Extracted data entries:
####

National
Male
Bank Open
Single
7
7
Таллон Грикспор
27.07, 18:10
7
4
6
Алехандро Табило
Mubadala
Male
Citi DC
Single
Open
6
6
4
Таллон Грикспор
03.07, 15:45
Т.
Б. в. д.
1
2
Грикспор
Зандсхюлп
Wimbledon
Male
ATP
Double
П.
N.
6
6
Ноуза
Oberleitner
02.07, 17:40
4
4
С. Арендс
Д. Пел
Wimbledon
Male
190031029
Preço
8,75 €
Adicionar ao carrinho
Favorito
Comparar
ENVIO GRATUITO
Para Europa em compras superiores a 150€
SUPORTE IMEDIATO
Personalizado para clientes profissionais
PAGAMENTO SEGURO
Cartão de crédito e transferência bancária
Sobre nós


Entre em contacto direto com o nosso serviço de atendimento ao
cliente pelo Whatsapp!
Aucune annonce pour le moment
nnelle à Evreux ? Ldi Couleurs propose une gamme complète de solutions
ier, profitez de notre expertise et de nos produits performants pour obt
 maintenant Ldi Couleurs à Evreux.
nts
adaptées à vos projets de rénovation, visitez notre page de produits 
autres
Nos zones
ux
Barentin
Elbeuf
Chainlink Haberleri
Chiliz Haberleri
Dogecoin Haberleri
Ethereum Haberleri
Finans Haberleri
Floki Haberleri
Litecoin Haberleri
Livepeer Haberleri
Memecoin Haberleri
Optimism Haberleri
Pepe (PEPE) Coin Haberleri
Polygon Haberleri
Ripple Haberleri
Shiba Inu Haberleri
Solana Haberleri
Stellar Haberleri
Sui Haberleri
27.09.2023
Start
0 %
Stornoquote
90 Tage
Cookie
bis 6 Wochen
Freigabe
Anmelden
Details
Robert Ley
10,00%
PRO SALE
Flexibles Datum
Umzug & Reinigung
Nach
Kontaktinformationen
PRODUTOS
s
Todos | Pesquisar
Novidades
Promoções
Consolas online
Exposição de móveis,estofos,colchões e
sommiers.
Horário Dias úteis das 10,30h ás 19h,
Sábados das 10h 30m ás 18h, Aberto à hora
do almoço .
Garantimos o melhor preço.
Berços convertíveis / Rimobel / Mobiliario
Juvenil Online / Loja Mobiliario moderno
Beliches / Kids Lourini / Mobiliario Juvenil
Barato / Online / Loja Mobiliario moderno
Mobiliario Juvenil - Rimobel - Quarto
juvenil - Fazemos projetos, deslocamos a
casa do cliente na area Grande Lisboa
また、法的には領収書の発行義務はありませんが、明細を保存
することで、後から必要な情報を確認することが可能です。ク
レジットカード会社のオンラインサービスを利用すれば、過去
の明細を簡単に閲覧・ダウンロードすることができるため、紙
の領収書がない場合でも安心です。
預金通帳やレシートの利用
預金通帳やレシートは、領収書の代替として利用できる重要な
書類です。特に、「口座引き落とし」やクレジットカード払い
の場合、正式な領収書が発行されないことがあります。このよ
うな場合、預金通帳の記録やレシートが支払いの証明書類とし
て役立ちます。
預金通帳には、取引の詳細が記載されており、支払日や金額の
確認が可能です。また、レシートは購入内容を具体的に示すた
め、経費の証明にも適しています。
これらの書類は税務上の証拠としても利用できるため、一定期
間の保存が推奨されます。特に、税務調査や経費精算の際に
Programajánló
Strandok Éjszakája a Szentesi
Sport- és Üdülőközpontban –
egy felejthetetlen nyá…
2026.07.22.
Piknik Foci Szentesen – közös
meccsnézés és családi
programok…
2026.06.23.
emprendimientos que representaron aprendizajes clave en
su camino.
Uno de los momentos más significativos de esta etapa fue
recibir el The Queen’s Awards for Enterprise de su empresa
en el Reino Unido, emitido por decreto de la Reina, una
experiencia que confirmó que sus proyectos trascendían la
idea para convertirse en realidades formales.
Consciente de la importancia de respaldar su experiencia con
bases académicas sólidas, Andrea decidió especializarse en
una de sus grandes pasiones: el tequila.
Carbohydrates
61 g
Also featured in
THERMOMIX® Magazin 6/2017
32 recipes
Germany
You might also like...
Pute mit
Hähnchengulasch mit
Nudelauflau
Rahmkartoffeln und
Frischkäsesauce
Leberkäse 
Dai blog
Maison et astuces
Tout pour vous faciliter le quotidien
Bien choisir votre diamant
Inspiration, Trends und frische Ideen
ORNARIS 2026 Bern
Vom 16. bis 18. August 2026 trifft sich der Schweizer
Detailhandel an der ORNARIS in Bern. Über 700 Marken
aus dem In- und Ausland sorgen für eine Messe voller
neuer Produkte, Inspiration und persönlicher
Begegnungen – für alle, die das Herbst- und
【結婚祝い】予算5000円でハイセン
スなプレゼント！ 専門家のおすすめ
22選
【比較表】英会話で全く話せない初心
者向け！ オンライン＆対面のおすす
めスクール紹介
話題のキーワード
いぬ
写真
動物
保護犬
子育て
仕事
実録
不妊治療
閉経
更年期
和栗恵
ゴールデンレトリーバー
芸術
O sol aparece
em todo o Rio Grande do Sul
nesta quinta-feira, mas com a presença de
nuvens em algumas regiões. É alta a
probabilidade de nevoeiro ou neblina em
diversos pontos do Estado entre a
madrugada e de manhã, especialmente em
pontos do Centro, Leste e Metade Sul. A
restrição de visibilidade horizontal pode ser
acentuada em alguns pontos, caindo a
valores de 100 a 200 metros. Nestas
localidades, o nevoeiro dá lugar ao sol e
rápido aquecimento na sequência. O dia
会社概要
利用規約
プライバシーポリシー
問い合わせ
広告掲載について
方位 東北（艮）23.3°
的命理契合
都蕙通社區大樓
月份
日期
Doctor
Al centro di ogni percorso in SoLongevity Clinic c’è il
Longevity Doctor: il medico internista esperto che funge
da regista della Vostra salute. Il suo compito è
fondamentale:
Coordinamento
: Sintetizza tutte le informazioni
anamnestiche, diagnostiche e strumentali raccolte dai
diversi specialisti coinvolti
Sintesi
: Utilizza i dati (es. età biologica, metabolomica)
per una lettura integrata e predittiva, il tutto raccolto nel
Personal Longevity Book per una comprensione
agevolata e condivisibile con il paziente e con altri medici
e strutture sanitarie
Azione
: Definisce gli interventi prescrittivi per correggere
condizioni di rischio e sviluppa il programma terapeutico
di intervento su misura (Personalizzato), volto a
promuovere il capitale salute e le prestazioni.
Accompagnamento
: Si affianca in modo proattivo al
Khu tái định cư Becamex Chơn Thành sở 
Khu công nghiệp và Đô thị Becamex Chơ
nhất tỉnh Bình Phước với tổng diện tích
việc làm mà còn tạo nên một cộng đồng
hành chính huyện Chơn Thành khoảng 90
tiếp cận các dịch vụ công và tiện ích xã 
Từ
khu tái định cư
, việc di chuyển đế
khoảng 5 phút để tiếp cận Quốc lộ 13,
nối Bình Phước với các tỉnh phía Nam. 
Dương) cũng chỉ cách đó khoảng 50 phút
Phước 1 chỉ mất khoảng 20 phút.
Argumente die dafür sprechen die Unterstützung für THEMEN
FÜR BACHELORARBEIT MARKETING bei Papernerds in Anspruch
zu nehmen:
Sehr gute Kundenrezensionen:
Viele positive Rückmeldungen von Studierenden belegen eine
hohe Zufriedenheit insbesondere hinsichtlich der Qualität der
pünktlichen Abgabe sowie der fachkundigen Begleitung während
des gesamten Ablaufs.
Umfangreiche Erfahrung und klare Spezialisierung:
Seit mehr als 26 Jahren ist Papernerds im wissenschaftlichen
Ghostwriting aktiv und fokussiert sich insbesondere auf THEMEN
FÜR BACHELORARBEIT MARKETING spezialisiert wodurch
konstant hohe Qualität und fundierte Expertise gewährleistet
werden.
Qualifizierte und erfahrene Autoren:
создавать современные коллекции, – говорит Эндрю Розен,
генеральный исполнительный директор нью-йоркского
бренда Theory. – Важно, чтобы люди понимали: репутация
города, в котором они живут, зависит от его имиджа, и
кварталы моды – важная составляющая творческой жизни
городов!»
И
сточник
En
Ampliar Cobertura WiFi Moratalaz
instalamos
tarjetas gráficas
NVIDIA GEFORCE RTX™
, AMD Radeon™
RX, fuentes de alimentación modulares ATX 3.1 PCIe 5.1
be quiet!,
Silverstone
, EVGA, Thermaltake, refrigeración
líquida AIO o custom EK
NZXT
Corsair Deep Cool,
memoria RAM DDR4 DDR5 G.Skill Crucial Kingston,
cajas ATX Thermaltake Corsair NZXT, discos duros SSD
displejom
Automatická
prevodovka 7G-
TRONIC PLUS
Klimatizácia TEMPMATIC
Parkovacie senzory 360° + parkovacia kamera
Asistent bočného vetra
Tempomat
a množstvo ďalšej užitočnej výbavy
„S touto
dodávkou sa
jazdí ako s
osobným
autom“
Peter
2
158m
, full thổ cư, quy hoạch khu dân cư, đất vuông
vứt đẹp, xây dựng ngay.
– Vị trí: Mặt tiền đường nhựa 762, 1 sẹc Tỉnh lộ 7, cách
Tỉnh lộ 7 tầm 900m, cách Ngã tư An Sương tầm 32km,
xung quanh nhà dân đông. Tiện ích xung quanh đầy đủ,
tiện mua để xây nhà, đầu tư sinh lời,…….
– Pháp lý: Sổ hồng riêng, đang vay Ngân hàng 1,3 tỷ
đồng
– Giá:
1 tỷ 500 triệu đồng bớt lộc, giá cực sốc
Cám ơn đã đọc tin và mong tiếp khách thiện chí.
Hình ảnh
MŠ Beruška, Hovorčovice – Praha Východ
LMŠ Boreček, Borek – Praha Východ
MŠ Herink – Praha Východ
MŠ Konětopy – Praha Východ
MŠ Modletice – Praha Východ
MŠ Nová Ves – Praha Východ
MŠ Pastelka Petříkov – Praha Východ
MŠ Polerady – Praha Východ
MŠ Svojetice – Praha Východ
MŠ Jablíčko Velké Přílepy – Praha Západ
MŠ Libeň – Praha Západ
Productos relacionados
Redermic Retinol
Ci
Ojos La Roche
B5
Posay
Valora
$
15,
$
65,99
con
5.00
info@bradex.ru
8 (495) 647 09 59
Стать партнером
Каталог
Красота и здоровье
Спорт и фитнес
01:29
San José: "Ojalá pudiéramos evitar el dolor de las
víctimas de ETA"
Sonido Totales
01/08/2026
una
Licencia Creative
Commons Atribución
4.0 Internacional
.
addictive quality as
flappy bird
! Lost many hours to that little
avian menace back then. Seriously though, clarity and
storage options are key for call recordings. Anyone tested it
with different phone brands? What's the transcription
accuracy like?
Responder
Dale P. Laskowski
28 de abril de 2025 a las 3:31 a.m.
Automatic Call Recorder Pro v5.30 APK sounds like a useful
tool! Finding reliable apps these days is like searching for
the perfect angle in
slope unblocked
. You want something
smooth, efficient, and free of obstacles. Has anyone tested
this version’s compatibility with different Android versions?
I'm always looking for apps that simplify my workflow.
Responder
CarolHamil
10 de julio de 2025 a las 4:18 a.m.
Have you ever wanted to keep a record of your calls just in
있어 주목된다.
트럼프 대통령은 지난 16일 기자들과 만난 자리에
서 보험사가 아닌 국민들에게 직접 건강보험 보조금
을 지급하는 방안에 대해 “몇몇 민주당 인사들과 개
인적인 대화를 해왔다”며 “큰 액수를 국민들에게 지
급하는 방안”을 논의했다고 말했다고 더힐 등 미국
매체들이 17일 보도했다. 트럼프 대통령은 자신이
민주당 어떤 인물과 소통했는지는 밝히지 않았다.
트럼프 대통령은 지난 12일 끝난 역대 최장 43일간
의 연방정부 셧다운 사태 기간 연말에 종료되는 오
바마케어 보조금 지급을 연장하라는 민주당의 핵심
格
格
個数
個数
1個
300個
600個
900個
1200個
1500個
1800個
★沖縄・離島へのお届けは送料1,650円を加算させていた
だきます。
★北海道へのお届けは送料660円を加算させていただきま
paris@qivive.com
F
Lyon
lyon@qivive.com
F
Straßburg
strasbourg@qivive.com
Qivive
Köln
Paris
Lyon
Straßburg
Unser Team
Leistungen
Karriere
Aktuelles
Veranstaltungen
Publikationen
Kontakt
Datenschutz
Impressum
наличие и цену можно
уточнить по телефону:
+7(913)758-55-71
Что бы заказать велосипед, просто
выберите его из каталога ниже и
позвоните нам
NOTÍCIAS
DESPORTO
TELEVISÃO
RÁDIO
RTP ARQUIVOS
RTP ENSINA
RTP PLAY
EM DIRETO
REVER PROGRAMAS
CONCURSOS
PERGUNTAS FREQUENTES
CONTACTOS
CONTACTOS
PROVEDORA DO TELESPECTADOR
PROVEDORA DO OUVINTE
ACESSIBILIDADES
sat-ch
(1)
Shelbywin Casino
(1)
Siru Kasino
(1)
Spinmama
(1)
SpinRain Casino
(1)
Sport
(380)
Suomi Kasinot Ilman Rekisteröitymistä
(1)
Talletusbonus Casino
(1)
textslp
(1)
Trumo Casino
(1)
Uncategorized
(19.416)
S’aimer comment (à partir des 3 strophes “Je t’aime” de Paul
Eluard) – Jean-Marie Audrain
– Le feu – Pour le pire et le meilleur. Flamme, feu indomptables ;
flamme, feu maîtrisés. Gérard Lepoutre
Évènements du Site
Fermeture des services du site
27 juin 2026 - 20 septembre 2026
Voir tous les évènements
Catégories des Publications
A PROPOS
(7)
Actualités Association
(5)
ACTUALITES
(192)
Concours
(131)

####

The expected output is the exact run of lines from the start of the entries through the line with "PAGAMENTO SEGURO", inclusive.

__REPLY__
National
Male
Bank Open
Single
7
7
Таллон Грикспор
27.07, 18:10
7
4
6
Алехандро Табило
Mubadala
Male
Citi DC
Single
Open
6
6
4
Таллон Грикспор
03.07, 15:45
Т.
Б. в. д.
1
2
Грикспор
Зандсхюлп
Wimbledon
Male
ATP
Double
П.
N.
6
6
Ноуза
Oberleitner
02.07, 17:40
4
4
С. Арендс
Д. Пел
Wimbledon
Male
190031029
Preço
8,75 €
Adicionar ao carrinho
Favorito
Comparar
ENVIO GRATUITO
Para Europa em compras superiores a 150€
SUPORTE IMEDIATO
Personalizado para clientes profissionais
PAGAMENTO SEGURO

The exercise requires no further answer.